Update documentation to cover UTF-8 support for regexp

Also create README.utf-8 Signed-off-by: Steve Bennett <steveb@workware.net.au>
author: Steve Bennett <steveb@workware.net.au> 2010-10-22 11:34:27 +1000
committer: Steve Bennett <steveb@workware.net.au> 2010-11-17 07:57:38 +1000
commit: b45e63f2b5ca11d102690b19d8c5f7685754e75c (patch)
tree: 62ccd72adc33974d3aad2dd69621968d4684faab
parent: f86ed51e9b0f38954519ca21a623d27bc7c80a88 (diff)

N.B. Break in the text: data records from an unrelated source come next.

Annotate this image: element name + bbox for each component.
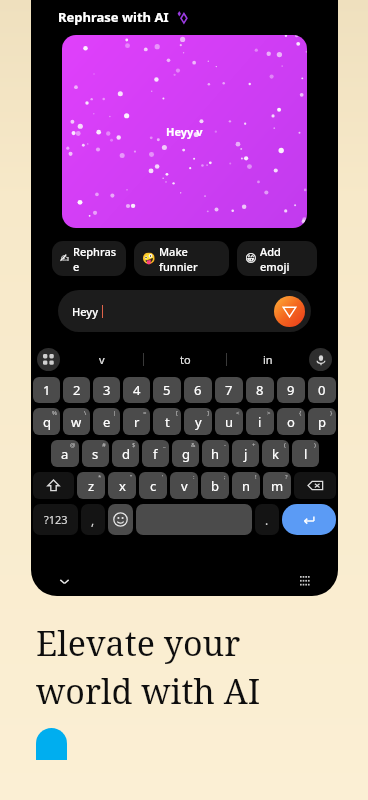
button[interactable]: l	[292, 440, 319, 467]
button[interactable]: 😁	[237, 241, 317, 276]
staticText: o	[287, 413, 295, 431]
button[interactable]: ✍️	[52, 241, 126, 276]
button[interactable]: x	[108, 472, 136, 499]
button[interactable]: Shift	[33, 472, 74, 499]
staticText: &	[191, 441, 196, 449]
staticText: m	[271, 477, 284, 495]
staticText: )	[314, 441, 316, 449]
staticText: l	[304, 445, 308, 463]
button[interactable]: Emoji	[108, 504, 133, 535]
button[interactable]: to	[144, 344, 226, 374]
staticText: 9	[287, 381, 295, 399]
button[interactable]: Backspace	[294, 472, 336, 499]
button[interactable]: i	[246, 408, 274, 435]
button[interactable]: k	[262, 440, 289, 467]
staticText: to	[180, 352, 191, 367]
button[interactable]: b	[201, 472, 229, 499]
staticText: %	[52, 409, 57, 417]
staticText: @	[70, 441, 76, 449]
staticText: Heyy v	[166, 124, 203, 139]
button[interactable]: 8	[246, 377, 274, 403]
button[interactable]: Voice input	[309, 348, 332, 371]
button[interactable]: a	[51, 440, 79, 467]
staticText: g	[182, 445, 190, 463]
button[interactable]: 0	[308, 377, 336, 403]
staticText: s	[92, 445, 99, 463]
button[interactable]: Heyy	[58, 290, 311, 332]
button[interactable]: 4	[123, 377, 150, 403]
button[interactable]: m	[263, 472, 291, 499]
button[interactable]: 3	[93, 377, 120, 403]
staticText: 8	[256, 381, 264, 399]
button[interactable]: r	[123, 408, 150, 435]
staticText: $	[132, 441, 136, 449]
button[interactable]: n	[232, 472, 260, 499]
button[interactable]: d	[112, 440, 139, 467]
staticText: *	[98, 473, 102, 481]
staticText: 1	[43, 381, 51, 399]
staticText: Heyy	[72, 304, 98, 319]
staticText: world with AI	[36, 668, 261, 714]
button[interactable]: p	[308, 408, 336, 435]
button[interactable]: 🤪	[134, 241, 229, 276]
button[interactable]: v	[60, 344, 143, 374]
staticText: 5	[163, 381, 171, 399]
button[interactable]: 9	[277, 377, 305, 403]
staticText: v	[181, 477, 188, 495]
staticText: 6	[194, 381, 202, 399]
button[interactable]: y	[184, 408, 212, 435]
button[interactable]: t	[153, 408, 181, 435]
button[interactable]: s	[82, 440, 109, 467]
button[interactable]: Switch keyboard	[296, 572, 314, 590]
button[interactable]: 1	[33, 377, 60, 403]
button[interactable]: .	[255, 504, 279, 535]
button[interactable]: f	[142, 440, 169, 467]
button[interactable]: Send	[274, 296, 305, 327]
button[interactable]: Space	[136, 504, 252, 535]
button[interactable]: ?123	[33, 504, 78, 535]
button[interactable]: c	[139, 472, 167, 499]
staticText: 🤪	[142, 252, 156, 265]
button[interactable]: 5	[153, 377, 181, 403]
button[interactable]: 2	[63, 377, 90, 403]
staticText: \	[84, 409, 87, 417]
staticText: in	[263, 352, 273, 367]
staticText: Elevate your	[36, 620, 241, 666]
staticText: 7	[225, 381, 233, 399]
button[interactable]: Hide keyboard	[55, 572, 73, 590]
staticText: !	[255, 473, 257, 481]
button[interactable]: j	[232, 440, 259, 467]
staticText: _	[163, 441, 166, 449]
staticText: ]	[207, 409, 209, 417]
button[interactable]: v	[170, 472, 198, 499]
staticText: e	[103, 413, 111, 431]
staticText: Rephrase	[73, 244, 118, 274]
staticText: u	[225, 413, 234, 431]
button[interactable]: q	[33, 408, 60, 435]
button[interactable]: u	[215, 408, 243, 435]
button[interactable]: o	[277, 408, 305, 435]
button[interactable]: w	[63, 408, 90, 435]
staticText: "	[130, 473, 133, 481]
staticText: <	[236, 409, 240, 417]
button[interactable]: z	[77, 472, 105, 499]
staticText: d	[122, 445, 130, 463]
button[interactable]: e	[93, 408, 120, 435]
button[interactable]: 7	[215, 377, 243, 403]
staticText: ?	[285, 473, 288, 481]
button[interactable]: Toolbar	[37, 348, 60, 371]
button[interactable]: g	[172, 440, 199, 467]
staticText: f	[153, 445, 158, 463]
staticText: r	[134, 413, 140, 431]
staticText: v	[99, 352, 105, 367]
staticText: Make funnier	[159, 244, 221, 274]
button[interactable]: 6	[184, 377, 212, 403]
staticText: =	[143, 409, 147, 417]
button[interactable]: h	[202, 440, 229, 467]
staticText: q	[43, 413, 51, 431]
button[interactable]: Enter	[282, 504, 336, 535]
staticText: 0	[318, 381, 326, 399]
button[interactable]: in	[227, 344, 309, 374]
staticText: t	[165, 413, 170, 431]
button[interactable]: ,	[81, 504, 105, 535]
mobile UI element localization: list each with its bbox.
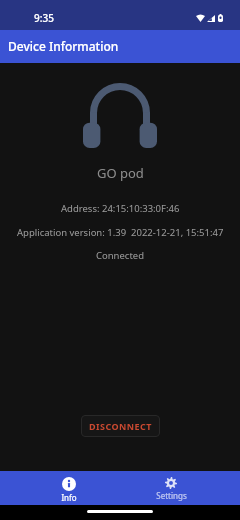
button[interactable]: Settings [120, 471, 222, 505]
staticText: 9:35 [34, 11, 54, 25]
staticText: Address: 24:15:10:33:0F:46 [61, 202, 180, 215]
button[interactable]: DISCONNECT [81, 415, 160, 437]
staticText: DISCONNECT [89, 420, 152, 432]
other: Info [62, 477, 76, 491]
staticText: Device Information [8, 38, 119, 54]
staticText: GO pod [97, 164, 144, 182]
staticText: Info [61, 492, 77, 503]
other: Settings [165, 477, 177, 489]
staticText: Application version: 1.39 2022-12-21, 15… [17, 226, 224, 239]
button[interactable]: Info [18, 471, 120, 505]
staticText: Connected [96, 249, 145, 262]
staticText: Settings [156, 490, 187, 501]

download: jimtcl-b45e63f2b5ca11d102690b19d8c5f7685754e75c.zip
jimtcl-b45e63f2b5ca11d102690b19d8c5f7685754e75c.tar.gz
jimtcl-b45e63f2b5ca11d102690b19d8c5f7685754e75c.tar.bz2
7 files changed, 251 insertions, 35 deletions
diff --git a/README.utf-8 b/README.utf-8
new file mode 100644
index 0000000..ad6c7b5
--- /dev/null
+++ b/README.utf-8
@@ -0,0 +1,116 @@
+UTF-8 Support for Jim Tcl
+=========================
+
+Author: Steve Bennett <steveb@workware.net.au>
+Date: 2 Nov 2010 10:55:52 EST
+
+OVERVIEW
+--------
+Traditionally Jim Tcl has support strings, including binary strings containing
+nulls, however it has had no support for multi-byte character encodings.
+
+In some fields, such as when dealing with the web, or other user-generated content,
+support for multi-byte character encodings is necessary.

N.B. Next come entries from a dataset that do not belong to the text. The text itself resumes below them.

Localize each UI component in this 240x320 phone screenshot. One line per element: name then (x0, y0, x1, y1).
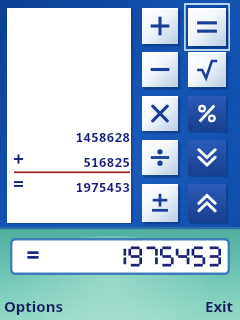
button[interactable]: Result display 1975453 (10, 238, 230, 275)
button[interactable]: Multiply (142, 96, 178, 131)
staticText: 516825 (40, 153, 130, 169)
staticText: Exit (205, 296, 234, 316)
button[interactable]: Options (4, 296, 63, 316)
button[interactable]: Percent (188, 96, 226, 131)
staticText: 1458628 (40, 128, 130, 144)
button[interactable]: Equals (188, 8, 226, 46)
button[interactable]: Exit (205, 296, 234, 316)
button[interactable]: Scroll down (188, 184, 226, 222)
button[interactable]: Plus (142, 8, 178, 44)
button[interactable]: Scroll up (188, 140, 226, 175)
button[interactable]: Square root (188, 52, 226, 87)
button[interactable]: Plus minus (142, 184, 178, 222)
staticText: Options (4, 296, 63, 316)
staticText: 1975453 (40, 178, 130, 194)
button[interactable]: Minus (142, 52, 178, 87)
button[interactable]: Divide (142, 140, 178, 175)
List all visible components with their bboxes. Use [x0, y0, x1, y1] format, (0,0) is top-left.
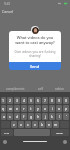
button[interactable]: l — [56, 113, 62, 120]
button[interactable]: x — [18, 121, 24, 128]
button[interactable]: Voice input — [63, 140, 67, 144]
staticText: 3 — [16, 98, 19, 103]
staticText: b — [41, 122, 44, 127]
button[interactable]: return — [51, 129, 69, 136]
staticText: z — [13, 122, 15, 127]
button[interactable]: n — [46, 121, 52, 128]
button[interactable]: 2 — [7, 97, 13, 104]
staticText: 1 — [2, 98, 5, 103]
staticText: 0 — [65, 98, 68, 103]
staticText: x — [20, 122, 22, 127]
button[interactable]: ' — [63, 113, 69, 120]
staticText: q — [2, 106, 5, 111]
staticText: u — [44, 106, 47, 111]
button[interactable]: e — [14, 105, 20, 112]
button[interactable]: Cancel — [1, 8, 15, 15]
staticText: t — [30, 106, 32, 111]
staticText: r — [23, 106, 25, 111]
staticText: n — [48, 122, 51, 127]
button[interactable]: 3 — [14, 97, 20, 104]
button[interactable]: 0 — [63, 97, 69, 104]
button[interactable]: v — [32, 121, 38, 128]
button[interactable]: r — [21, 105, 27, 112]
button[interactable]: b — [39, 121, 45, 128]
staticText: Send — [30, 64, 40, 69]
staticText: g — [30, 114, 33, 119]
button[interactable]: d — [14, 113, 20, 120]
staticText: advice — [55, 87, 64, 91]
staticText: j — [45, 114, 46, 119]
staticText: d — [16, 114, 19, 119]
button[interactable]: z — [11, 121, 17, 128]
button[interactable]: u — [42, 105, 48, 112]
button[interactable]: 1 — [1, 97, 6, 104]
button[interactable]: t — [28, 105, 34, 112]
staticText: Cancel — [2, 9, 14, 14]
button[interactable]: i — [49, 105, 55, 112]
button[interactable]: Profile photo — [31, 26, 39, 34]
staticText: l — [59, 114, 60, 119]
staticText: 5 — [30, 98, 33, 103]
button[interactable]: Send — [9, 62, 61, 70]
button[interactable]: 8 — [49, 97, 55, 104]
button[interactable]: a — [1, 113, 6, 120]
button[interactable]: y — [35, 105, 41, 112]
staticText: m — [54, 122, 58, 127]
staticText: compliments — [6, 87, 25, 91]
staticText: e — [16, 106, 18, 111]
button[interactable]: Emoji — [3, 140, 7, 144]
staticText: Give videos you are fucking sharing! — [12, 50, 58, 58]
staticText: 2 — [9, 98, 12, 103]
staticText: w — [9, 106, 12, 111]
staticText: a — [3, 114, 5, 119]
button[interactable]: 4 — [21, 97, 27, 104]
button[interactable]: w — [7, 105, 13, 112]
button[interactable]: f — [21, 113, 27, 120]
staticText: v — [34, 122, 36, 127]
button[interactable]: 7 — [42, 97, 48, 104]
staticText: i — [52, 106, 53, 111]
staticText: y — [37, 106, 39, 111]
staticText: 7 — [44, 98, 47, 103]
button[interactable]: h — [35, 113, 41, 120]
staticText: ' — [66, 114, 67, 119]
staticText: h — [37, 114, 40, 119]
button[interactable]: j — [42, 113, 48, 120]
staticText: 8 — [51, 98, 54, 103]
staticText: 9 — [58, 98, 61, 103]
staticText: f — [23, 114, 25, 119]
staticText: o — [58, 106, 61, 111]
button[interactable]: p — [63, 105, 69, 112]
staticText: What videos do you want to cast anyway? — [12, 35, 58, 45]
button[interactable]: o — [56, 105, 62, 112]
staticText: k — [51, 114, 53, 119]
staticText: c — [27, 122, 29, 127]
staticText: ?123 — [4, 131, 10, 134]
button[interactable]: ?123 — [1, 129, 13, 136]
staticText: self — [38, 87, 43, 91]
button[interactable]: q — [1, 105, 6, 112]
staticText: p — [65, 106, 68, 111]
button[interactable]: s — [7, 113, 13, 120]
button[interactable]: 5 — [28, 97, 34, 104]
button[interactable]: c — [25, 121, 31, 128]
staticText: 4 — [23, 98, 26, 103]
button[interactable]: m — [53, 121, 59, 128]
staticText: return — [56, 131, 64, 134]
button[interactable]: 9 — [56, 97, 62, 104]
staticText: 6 — [37, 98, 40, 103]
button[interactable]: 6 — [35, 97, 41, 104]
staticText: 9:41 — [4, 2, 11, 6]
staticText: s — [9, 114, 11, 119]
button[interactable]: g — [28, 113, 34, 120]
button[interactable]: k — [49, 113, 55, 120]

+In these cases it would be very useful for Jim Tcl to be able to process strings
+as multi-byte character strings rather than simply binary bytes. 
+
+Supporting multiple character encodings and translation between those encodings
+is beyond the scope of Jim Tcl. Therefore, Jim has been enhanced to add support
+for UTF-8, as probably the most popular general purpose multi-byte encoding.
+
+UTF-8 support is optional. It can be enabled at compile time with:
+
+  ./configure --enable-utf8
+
+The Jim Tcl documentation fully documents the UTF-8 support. This README includes
+additional background information.
+
+Unicode vs UTF-8
+----------------
+It is important to understand that Unicode is an abstract representation
+of the concept of a "character", while UTF-8 is an encoding of
+Unicode into bytes.  Thus the Unicode codepoint U+00B5 is encoded
+in UTF-8 with the byte sequence: 0xc2, 0xb5. This is different from
+ASCII which the same name is used interchangeably between a character
+set and an encoding.
+
+Unicode Escapes
+---------------
+Even without UTF-8 enabled, it is useful to be able to encode UTF-8 characters
+in strings. This can be done with the \uNNNN Unicode escape. This syntax
+is compatible with Tcl and is enabled even if UTF-8 is disabled.
+
+Like Tcl, currently only 16-bit Unicode characters can be encoded.
+
+UTF-8 Properties
+----------------
+Due to the design of the UTF-8 encoding, many (most) commands continue
+to work with UTF-8 strings. This is due to the following properties of UTF-8:
+
+* ASCII characters in strings have the same representation in UTF-8
+* An ASCII string will never match the middle of a multi-byte UTF-8 sequence
+* UTF-8 strings can be sorted as bytes and produce the same result as sorting
+  by characters
+* UTF-8 strings in Jim continue to be null terminated
+
+Commands Supporting UTF-8
+-------------------------
+The following commands have been enhanced to support UTF-8 strings.
+
+* array {get,names,unset}
+* case
+* glob
+* lsearch -glob, -regexp
+* switch -glob, -regexp
+* regexp, regsub
+* format
+* scan
+* split
+* string index, range, length, compare, equal, first, last, map, match, reverse, tolower, toupper
+* string bytelength (new)
+* info procs, commands, vars, globals, locals
+
+Character Classes
+-----------------
+Jim Tcl has no support for UTF-8 character classes.  Thus [:alpha:]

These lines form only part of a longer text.